It’s not often that a car can claim to be a rare version of an already rare base, but that’s exactly what this Rolls-Royce Silver Seraph is. The Last of Line variant (known as the LoL, before it meant what it does now) not only represented the winding up of Seraph production - it was the end of the Vickers-owned Rolls-Royce era. The Seraph LoL was the final car to launch before BMW took control and transformed the company with the Phantom VII. The Seraph is the last of the old-school Rollers; but in 2021, might that be a good thing?
This is especially true when the car in question has 5,900 miles on the clock. This LoL (it never stops being funny) could very well be the lowest right-hand drive Seraph out there. There were only 170 of the final editions made, of which just 49 were right-hand drive. Big old Rolls like this are generally solid beasts, not least because with a naturally aspirated 5.4-litre M73 BMW V12 under the bonnet offering 326hp and 361lb ft of torque, the oily bits are nicely under-stressed. This was deliberately so, as Bentley – at that time Rolls’ sister brand – could pursue a more sporting path with its twin-turbo, M62 V8-powered Arnage. A car that shared a platform and bodywork with the Seraph.
The Seraph was very clearly the silky-smooth cruiser, not interested in big numbers but rather wafting to the maximum, with a cushy ride and a cabin trimmed in the finest leathers, wood veneers and, if you were in the back, cushions. This ultra-low mileage car looks appropriately fresh and clean inside, with back seats that are especially inviting. You’re supposed to be driven in a Roller, after all – if you wanted to do the driving, the Arnage was the car for you. Those preferring to relax in spacious, glamourous surroundings (you even get a C-pillar internal mirror to fix up your hair), would be best served by the Seraph. That said, by 1998, tastes were changing.
With BMW’s purchase of Rolls (which, don’t forget, very nearly became a VW brand, before being split from Bentley) the Seraph was to bow out of production just four years after its arrival. A true luxury saloon had proven far less popular than the fast but still plush Arnage, which inspired VW to keep up the trend to some extent with the Continental GT. BMW, with its newly acquired R-R, decided to add performance and better handling into the equation with the 21st century Phantom, leaving the Seraph to look very much like a product of the last century.

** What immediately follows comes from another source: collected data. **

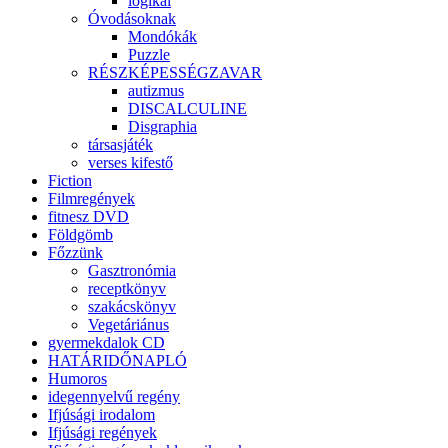
logikai
Óvodásoknak
Mondókák
Puzzle
RÉSZKÉPESSÉGZAVAR
autizmus
DISCALCULINE
Disgraphia
társasjáték
verses kifestő
Fiction
Filmregények
fitnesz DVD
Földgömb
Főzzünk
Gasztronómia
receptkönyv
szakácskönyv
Vegetáriánus
gyermekdalok CD
HATÁRIDŐNAPLÓ
Humoros
idegennyelvű regény
Ifjúsági irodalom
Ifjúsági regények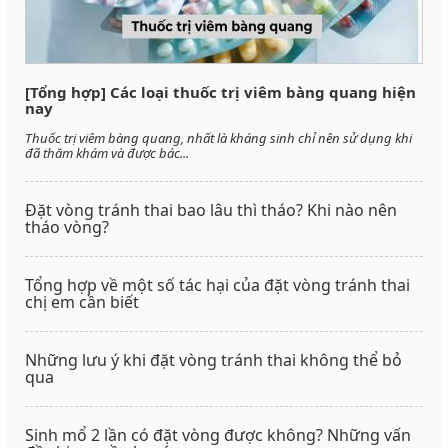
[Tổng hợp] Các loại thuốc trị viêm bàng quang hiện
nay
Thuốc trị viêm bàng quang, nhất là kháng sinh chỉ nên sử dụng khi
đã thăm khám và được bác...
Đặt vòng tránh thai bao lâu thì tháo? Khi nào nên
tháo vòng?
Tổng hợp về một số tác hại của đặt vòng tránh thai
chị em cần biết
Những lưu ý khi đặt vòng tránh thai không thể bỏ
qua
Sinh mổ 2 lần có đặt vòng được không? Những vấn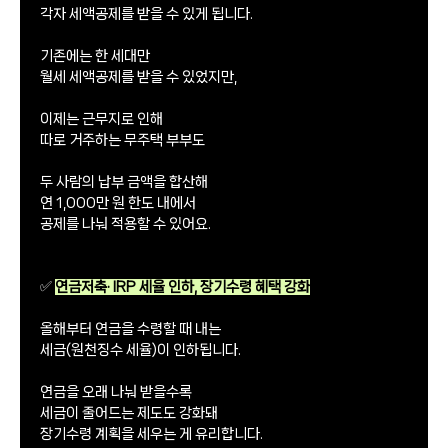
각자 세액공제를 받을 수 있게 됩니다.
기존에는 한 세대만
월세 세액공제를 받을 수 있었지만,
이제는 근무지로 인해
따로 거주하는 무주택 부부도
두 사람의 납부 금액을 합산해
연 1,000만 원 한도 내에서
공제를 나눠 적용할 수 있어요.
✅
연금저축· IRP 세율 인하, 장기수령 혜택 강화
올해부터 연금을 수령할 때 내는
세금(원천징수 세율)이 인하됩니다.
연금을 오래 나눠 받을수록
세금이 줄어드는 제도도 강화돼
장기수령 계획을 세우는 게 유리합니다.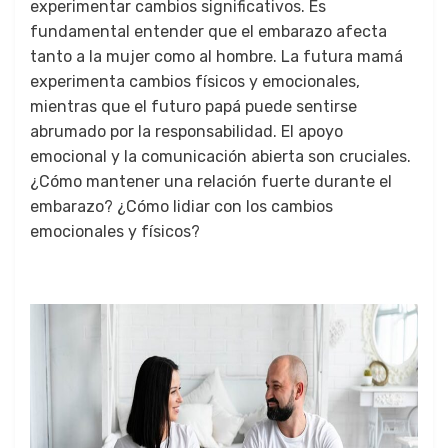
experimentar cambios significativos. Es
fundamental entender que el embarazo afecta
tanto a la mujer como al hombre. La futura mamá
experimenta cambios físicos y emocionales,
mientras que el futuro papá puede sentirse
abrumado por la responsabilidad. El apoyo
emocional y la comunicación abierta son cruciales.
¿Cómo mantener una relación fuerte durante el
embarazo? ¿Cómo lidiar con los cambios
emocionales y físicos?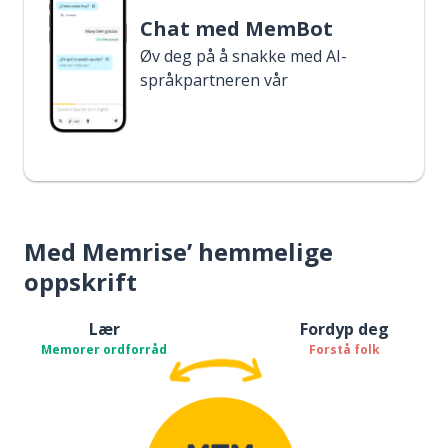
Chat med MemBot
Øv deg på å snakke med AI-
språkpartneren vår
Med Memrise’ hemmelige
oppskrift
Lær
Fordyp deg
Memorer ordforråd
Forstå folk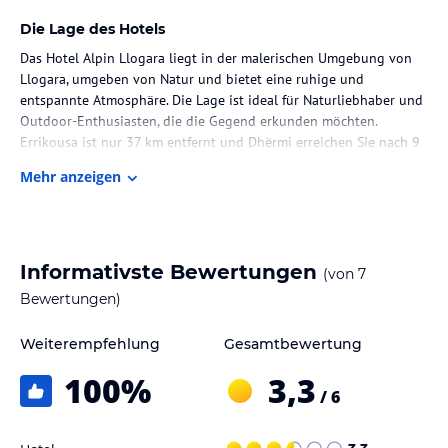
Die Lage des Hotels
Das Hotel Alpin Llogara liegt in der malerischen Umgebung von
Llogara, umgeben von Natur und bietet eine ruhige und
entspannte Atmosphäre. Die Lage ist ideal für Naturliebhaber und
Outdoor-Enthusiasten, die die Gegend erkunden möchten.
Errikousa ist nur 37 km entfernt und Dhërmi erreichen Sie nach 9
km.
Mehr anzeigen
Zimmer / Unterbringung im Hotel
Die Unterkunft bietet Familienzimmer, die perfekt für einen
komfortablen Aufenthalt mit der ganzen Familie sind. Die Zimmer
Informativste Bewertungen
(von
7
sind gemütlich eingerichtet und bieten Ihnen alles, was Sie für
einen angenehmen Aufenthalt benötigen.
Bewertungen)
Gastronomie im Hotel
Weiterempfehlung
Gesamtbewertung
Im Hotel Alpin Llogara erwartet Sie ein Restaurant, in dem Sie
100
%
3,3
köstliche Speisen genießen können. Beginnen Sie Ihren Tag mit
/ 6
einem leckeren kontinentalen Frühstück, das im Hotel serviert
wird. Die Bar lädt auch zu erholsamen Momenten bei einem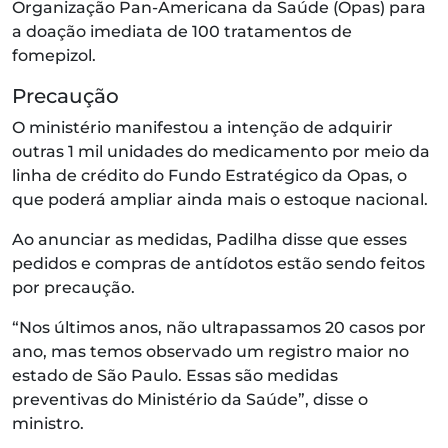
Organização Pan-Americana da Saúde (Opas) para
a doação imediata de 100 tratamentos de
fomepizol.
Precaução
O ministério manifestou a intenção de adquirir
outras 1 mil unidades do medicamento por meio da
linha de crédito do Fundo Estratégico da Opas, o
que poderá ampliar ainda mais o estoque nacional.
Ao anunciar as medidas, Padilha disse que esses
pedidos e compras de antídotos estão sendo feitos
por precaução.
“Nos últimos anos, não ultrapassamos 20 casos por
ano, mas temos observado um registro maior no
estado de São Paulo. Essas são medidas
preventivas do Ministério da Saúde”, disse o
ministro.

But, as said earlier, through a 2020s lens, that’s not necessarily a bad thing.
In a car with so few miles on the clock and such a seemingly perfect condition, this Silver Seraph LoL is now as much a modern classic as it is a cut-price way to access Rolls-Royce greatness. ‘Cut-price’ being used as a relative term, because while £85k for a nearly-new Roller sounds good, that much for a car that in slightly less perfect form can be had for half that figure might not be such an easy sell. But clearly, this car isn’t going to end up with someone looking for a hard bargain but rather one of the loveliest ways to be carriage from A to B. Certainly, this is a car that can cater to that request a hundred times over. It’s also a significant part of British automotive history, an end-of-an-era special for one of the country’s oldest and most revered brands that still holds appeal 20 years later. Even if it is called a LoL.